Eliceiri’s personal research entails building microscopes and developing software at both Morgridge and UW–Madison. As his career progressed, Eliceiri has increasingly done more and more work with developing novel software for quantitating images. He is co-lead investigator of an NIH funded collaborative center at the UW that is dedicated to developing open source software for image analysis which heavily involves both UW and Morgridge investigators.  

It was Eliceiri’s passion for community building at both Morgridge and UW–Madison that helped motivate him to join BINA in order to do more mentoring and training that he had been doing very informally as a side effort of his current research. 

“When I saw the opportunity to help create a national imaging community, I thought there was no better place than Morgridge, which has already put an emphasis on building scientific expertise communities.”

Kevin Eliceiri

“In the case of CZI, I don’t really consider them just a funder, but more of a partner,” says Eliceiri. “They’ve had a lot of major input and great ideas about how to move BINA forward.”

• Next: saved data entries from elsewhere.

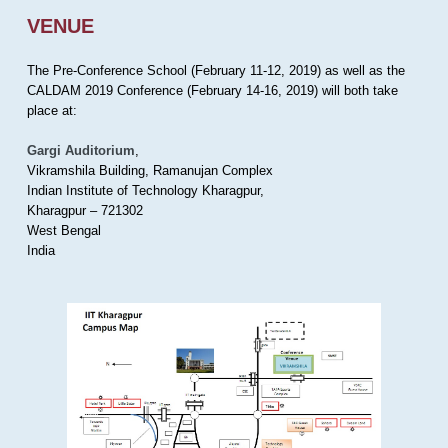
VENUE
The Pre-Conference School (February 11-12, 2019) as well as the
CALDAM 2019 Conference (February 14-16, 2019) will both take
place at:
Gargi Auditorium
,
Vikramshila Building, Ramanujan Complex
Indian Institute of Technology Kharagpur,
Kharagpur – 721302
West Bengal
India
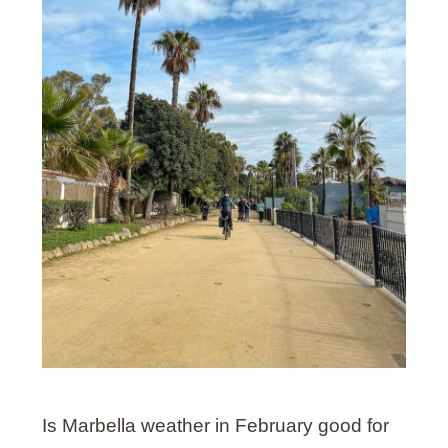
Is Marbella weather in February good for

The Executive Committee of BINA emphasizes the community building aspect that they hope to improve by bringing on paid staff for improved organization and increased efforts. Eliceiri’s contribution to build community locally primed him for expanding efforts nationwide.

“I have an investigator home in Morgridge, and one of my Morgridge roles was to build an imaging community across campus, that includes current Morgridge investigators Melissa Skala and Jan Huisken,” says Eliceiri. “So when I saw the opportunity to help create a national imaging community, I thought there was no better place than Morgridge, which has already put an emphasis on building scientific expertise communities.” 

The CZI grant was written with largely the intention of hiring two new staff members—an experienced program director and an administrator to aid the BINA organization. The remaining funds will be used for training kits, conferences and travel, but the two staff are the main component. Both staff will be housed within the Morgridge Institute.